━━ EXTRACTED ENTRIES

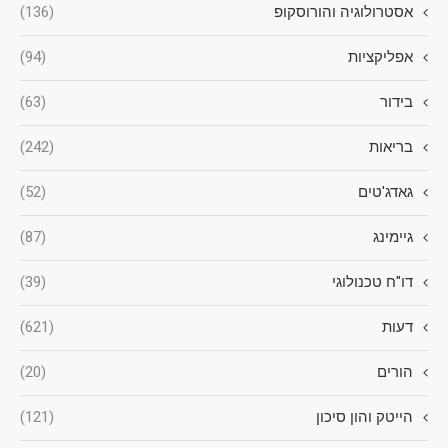
אסטרולוגיה והורוסקופ
(136)
אפליקציות
(94)
בידור
(63)
בריאות
(242)
גאדג'טים
(52)
גיימינג
(87)
דו"ח טכנולוגי
(39)
דעות
(621)
הורים
(20)
הייטק והון סיכון
(121)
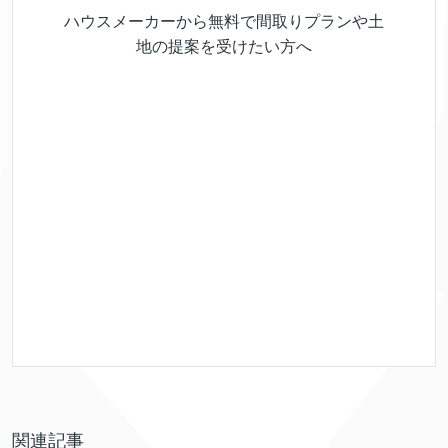
ハウスメーカーから無料で間取りプランや土
地の提案を受けたい方へ
関連記事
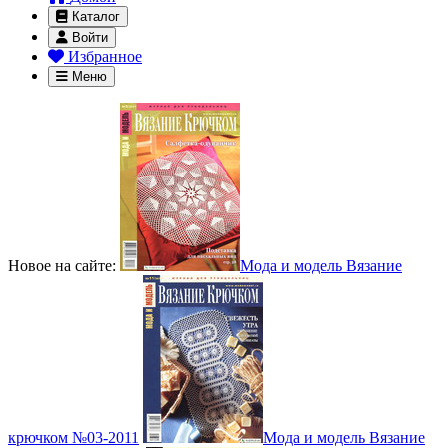
Каталог
Войти
Избранное
Меню
Новое на сайте:
Мода и модель Вязание
крючком №03-2011
Мода и модель Вязание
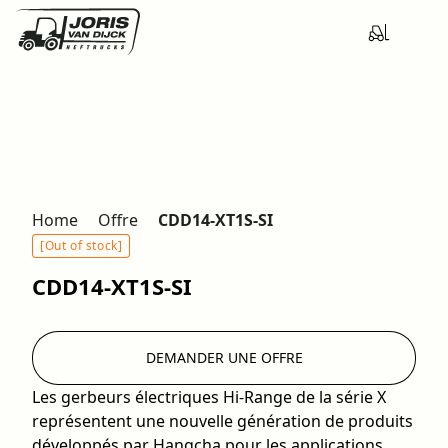
Home
Offre
CDD14-XT1S-SI
[Out of stock]
CDD14-XT1S-SI
DEMANDER UNE OFFRE
Les gerbeurs électriques Hi-Range de la série X
représentent une nouvelle génération de produits
développés par Hangcha pour les applications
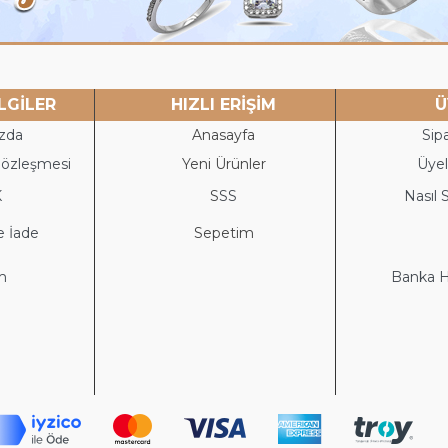
LGİLER
HIZLI ERİŞİM
Ü
zda
Anasayfa
Sipa
Sözleşmesi
Yeni Ürünler
Üyeli
K
S
SS
Nasıl S
e İade
Sepetim
im
Banka He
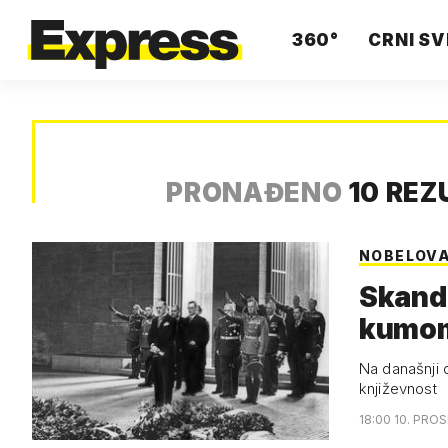
360°
CRNI SV
PRONAĐENO
10 REZ
NOBELOV
Skanda
kumom
Na današnji d
književnost
18:00 10. PROS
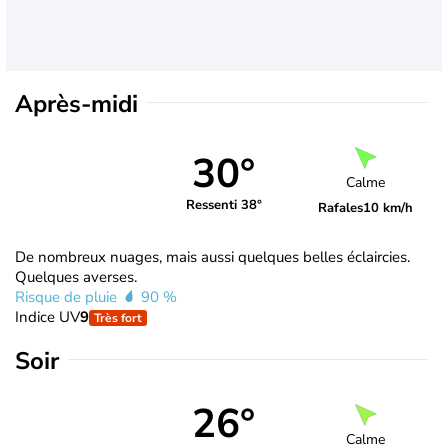
Après-midi
30°
Calme
Ressenti 38°
Rafales
10 km/h
De nombreux nuages, mais aussi quelques belles éclaircies.
Quelques averses.
Risque de pluie
90 %
Indice UV
9
Très fort
Soir
26°
Calme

━━━━

◆ DESCRIPTION OF THE TASK ◆
Set down exactly and only the lines from the start of the entries above through the line containing "Les gerbeurs électriques", both ends included, omitting the pictures.

◆ EXPECTED OUTPUT ◆
אסטרולוגיה והורוסקופ
(136)
אפליקציות
(94)
בידור
(63)
בריאות
(242)
גאדג'טים
(52)
גיימינג
(87)
דו"ח טכנולוגי
(39)
דעות
(621)
הורים
(20)
הייטק והון סיכון
(121)
ハウスメーカーから無料で間取りプランや土
地の提案を受けたい方へ
関連記事
Каталог
Войти
Избранное
Меню
Новое на сайте:
Мода и модель Вязание
крючком №03-2011
Мода и модель Вязание
Home
Offre
CDD14-XT1S-SI
[Out of stock]
CDD14-XT1S-SI
DEMANDER UNE OFFRE
Les gerbeurs électriques Hi-Range de la série X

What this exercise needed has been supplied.